I take a little detour down St. Thomas and catch a look at the sophisticated Windsor Arms Hotel, 1927. It actually reminds me of a fortress. This area wasn’t part of the original Village of Yorkville, but as mentioned earlier, borders have expanded and contracted, and somehow the area south of Bloor is lumped into Yorkville. The Windsor Arms fits in well with the swankiness of the neighbourhood anyways. As I’m admiring and snapping pictures, a UPS driver buzzes the door of the adjacent University Apartment. He doesn’t find who he’s looking for.

63. Windsor Arms Hotel

64. Windsor Arms Hotel

I have to let out an internal weep at what I see at the construction site on the opposing corner. There are Victorian facades fronting an empty pit, and I realize we’re about to get a facadist (ie, cop out) approach to preserving the heritage elements to whatever development is on the way. Shame.

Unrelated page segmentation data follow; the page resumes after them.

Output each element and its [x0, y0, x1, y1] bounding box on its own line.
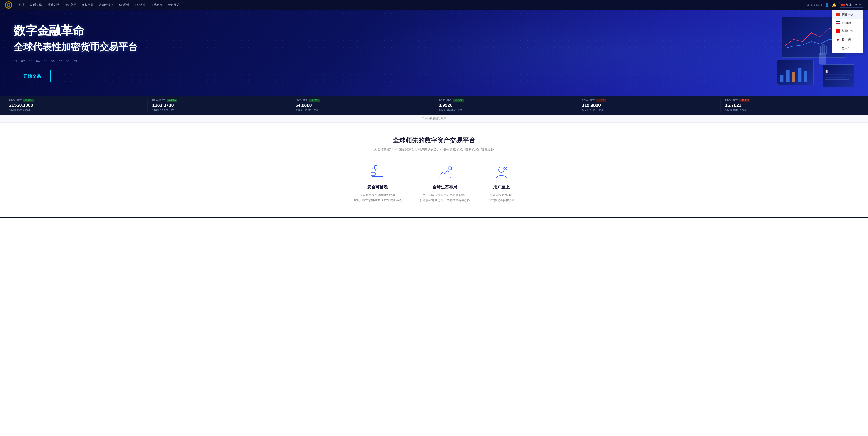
- hero-dot-2[interactable]: [431, 92, 437, 93]
- svg-point-3: [8, 4, 9, 6]
- nav-options[interactable]: 期权交易: [80, 2, 96, 8]
- feature-security-desc: 5 年数字资产金融服务经验 专业分布式架构和防 DDOS 攻击系统: [353, 192, 402, 203]
- ticker-ltc-volume: 24H量 113297.1604: [296, 109, 429, 112]
- feature-security-icon: [370, 165, 385, 180]
- lang-cn-label: 简体中文: [842, 12, 854, 16]
- logo[interactable]: [4, 1, 13, 9]
- ticker-eos[interactable]: EOS/USDT +2.67% 0.9926 24H量 3969904.4582: [434, 99, 578, 112]
- ticker-etc-volume: 24H量 154616.6694: [725, 109, 859, 112]
- lang-en-label: English: [842, 21, 852, 25]
- navbar-phone: 400-100-6368: [805, 3, 822, 7]
- hero-screen-2: [777, 60, 813, 85]
- feature-user: 用户至上 建立先行赔付机制 设立投资者保护基金: [488, 165, 515, 203]
- navbar: 行情 法币交易 币币交易 合约交易 期权交易 流动性挖矿 UP理财 IEO认购 …: [0, 0, 868, 10]
- feature-ecosystem: 全球生态布局 多个国家设立本土化交易服务中心 打造多业务形态为一体的区块链生态圈: [420, 165, 470, 203]
- nav-assets[interactable]: 我的资产: [166, 2, 182, 8]
- features-section: 全球领先的数字资产交易平台 为全球超过130个国家的数百万用户提供安全、可信赖的…: [0, 123, 868, 216]
- nav-contract[interactable]: 合约交易: [62, 2, 79, 8]
- start-trading-button[interactable]: 开始交易: [13, 70, 51, 82]
- svg-rect-13: [819, 53, 826, 64]
- svg-rect-18: [372, 168, 383, 176]
- flag-en-icon: [836, 21, 840, 25]
- ticker-eth[interactable]: ETH/USDT +4.09% 1181.0700 24H量 274587.49…: [148, 99, 291, 112]
- nav-fiat[interactable]: 法币交易: [28, 2, 44, 8]
- ticker-ltc-badge: +2.39%: [309, 99, 320, 102]
- svg-rect-12: [825, 79, 849, 80]
- hero-hand-illustration: [813, 39, 832, 67]
- hero-carousel-dots: [424, 92, 444, 93]
- hero-dot-1[interactable]: [424, 92, 430, 93]
- hero-subtitle: 全球代表性加密货币交易平台: [13, 41, 137, 53]
- flag-cn-icon: 🇨🇳: [841, 3, 845, 7]
- nav-support[interactable]: 在线客服: [149, 2, 165, 8]
- feature-user-name: 用户至上: [488, 184, 515, 190]
- features-subtitle: 为全球超过130个国家的数百万用户提供安全、可信赖的数字资产交易及资产管理服务: [9, 147, 859, 152]
- ticker-eth-volume: 24H量 274587.4967: [152, 109, 286, 112]
- ticker-btc-pair: BTC/USDT +3.48%: [9, 99, 143, 102]
- notice-bar: 用户协议及隐私政策: [0, 115, 868, 123]
- lang-item-cn[interactable]: 简体中文: [832, 10, 863, 19]
- ticker-eos-pair: EOS/USDT +2.67%: [439, 99, 572, 102]
- ticker-bch[interactable]: BCH/USDT -1.25% 119.9800 24H量 34531.2924: [578, 99, 720, 112]
- notice-text[interactable]: 用户协议及隐私政策: [422, 117, 446, 120]
- ticker-ltc-pair: LTC/USDT +2.39%: [296, 99, 429, 102]
- svg-rect-17: [826, 46, 827, 54]
- lang-tw-label: 繁體中文: [842, 29, 854, 33]
- feature-user-icon: [494, 165, 509, 180]
- lang-label: 简体中文: [846, 3, 858, 7]
- ticker-ltc[interactable]: LTC/USDT +2.39% 54.0800 24H量 113297.1604: [291, 99, 434, 112]
- feature-ecosystem-desc: 多个国家设立本土化交易服务中心 打造多业务形态为一体的区块链生态圈: [420, 192, 470, 203]
- flag-kr-icon: [836, 47, 840, 50]
- svg-rect-8: [804, 71, 807, 82]
- hero-num-6: 06: [51, 59, 55, 63]
- hero-content: 数字金融革命 全球代表性加密货币交易平台 01 02 03 04 05 06 0…: [13, 24, 137, 83]
- hero-banner: 数字金融革命 全球代表性加密货币交易平台 01 02 03 04 05 06 0…: [0, 10, 868, 96]
- svg-rect-7: [798, 68, 802, 82]
- features-grid: 安全可信赖 5 年数字资产金融服务经验 专业分布式架构和防 DDOS 攻击系统 …: [9, 165, 859, 203]
- hero-num-1: 01: [13, 59, 18, 63]
- nav-upfinance[interactable]: UP理财: [117, 2, 131, 8]
- hero-dot-3[interactable]: [438, 92, 444, 93]
- ticker-eos-volume: 24H量 3969904.4582: [439, 109, 572, 112]
- ticker-bch-price: 119.9800: [582, 103, 716, 108]
- hero-numbers: 01 02 03 04 05 06 07 08 09: [13, 59, 137, 63]
- nav-liquidity[interactable]: 流动性挖矿: [97, 2, 116, 8]
- feature-security: 安全可信赖 5 年数字资产金融服务经验 专业分布式架构和防 DDOS 攻击系统: [353, 165, 402, 203]
- lang-item-jp[interactable]: 日本語: [832, 35, 863, 44]
- hero-num-2: 02: [21, 59, 25, 63]
- hero-num-3: 03: [29, 59, 32, 63]
- hero-num-5: 05: [43, 59, 47, 63]
- nav-ieo[interactable]: IEO认购: [132, 2, 148, 8]
- flag-cn-icon: [836, 13, 840, 16]
- nav-market[interactable]: 行情: [16, 2, 27, 8]
- ticker-eos-badge: +2.67%: [453, 99, 464, 102]
- bell-icon[interactable]: 🔔: [832, 3, 836, 7]
- svg-rect-11: [825, 77, 845, 77]
- ticker-eth-badge: +4.09%: [166, 99, 177, 102]
- lang-selector[interactable]: 🇨🇳 简体中文 ▼: [839, 2, 864, 8]
- hero-title: 数字金融革命: [13, 24, 137, 38]
- lang-item-en[interactable]: English: [832, 19, 863, 27]
- ticker-eos-price: 0.9926: [439, 103, 572, 108]
- svg-rect-14: [820, 46, 822, 55]
- ticker-eth-pair: ETH/USDT +4.09%: [152, 99, 286, 102]
- user-icon[interactable]: 👤: [825, 3, 829, 7]
- hero-num-4: 04: [36, 59, 40, 63]
- feature-user-desc: 建立先行赔付机制 设立投资者保护基金: [488, 192, 515, 203]
- ticker-etc-badge: -33.89%: [739, 99, 750, 102]
- svg-point-28: [499, 167, 504, 172]
- svg-point-22: [373, 174, 373, 174]
- lang-item-kr[interactable]: 한국어: [832, 44, 863, 53]
- ticker-ltc-price: 54.0800: [296, 103, 429, 108]
- ticker-bch-volume: 24H量 34531.2924: [582, 109, 716, 112]
- svg-rect-16: [824, 45, 825, 54]
- nav-spot[interactable]: 币币交易: [45, 2, 61, 8]
- footer-bar: [0, 216, 868, 219]
- ticker-bar: BTC/USDT +3.48% 21550.1000 24H量 23609.63…: [0, 96, 868, 115]
- ticker-btc[interactable]: BTC/USDT +3.48% 21550.1000 24H量 23609.63…: [4, 99, 148, 112]
- chevron-down-icon: ▼: [859, 3, 861, 7]
- ticker-etc[interactable]: ETC/USDT -33.89% 16.7021 24H量 154616.669…: [720, 99, 864, 112]
- features-title: 全球领先的数字资产交易平台: [9, 136, 859, 145]
- navbar-right: 400-100-6368 👤 🔔 🇨🇳 简体中文 ▼: [805, 2, 864, 8]
- lang-item-tw[interactable]: 繁體中文: [832, 27, 863, 35]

65. Sultan & St. Thomas development

66. Sultan & St. Thomas development

Back on Bloor, I make a mental cue for Pink Floyd because I’m off to Yonge to end things where they began. It’s actually a sad note, because, like the site of Sultan and St. Thomas Streets, I note with a frown at the ‘progress’ on the Stollery’s site and how poorly the demolition unfolded. Across the way, One Bloor inches closer to completion.

67. Stollery's

68. One Bloor Toronto

13 thoughts on “Scenes From Yorkville

  1. Great walk, you added a lot to my knowledge of the area. I love Village of Yorkville Park (yes, what-a-name!), & really love the fact that its layout is a tribute to the homes expropriated & razed to make way for the subway — each segment is exactly the footprint of one of those vanished properties.

    1. And you’ve taught me something too! I was aware of the demolished rowhouses, but not that little tidbit. What a way to keep the spirit of the place!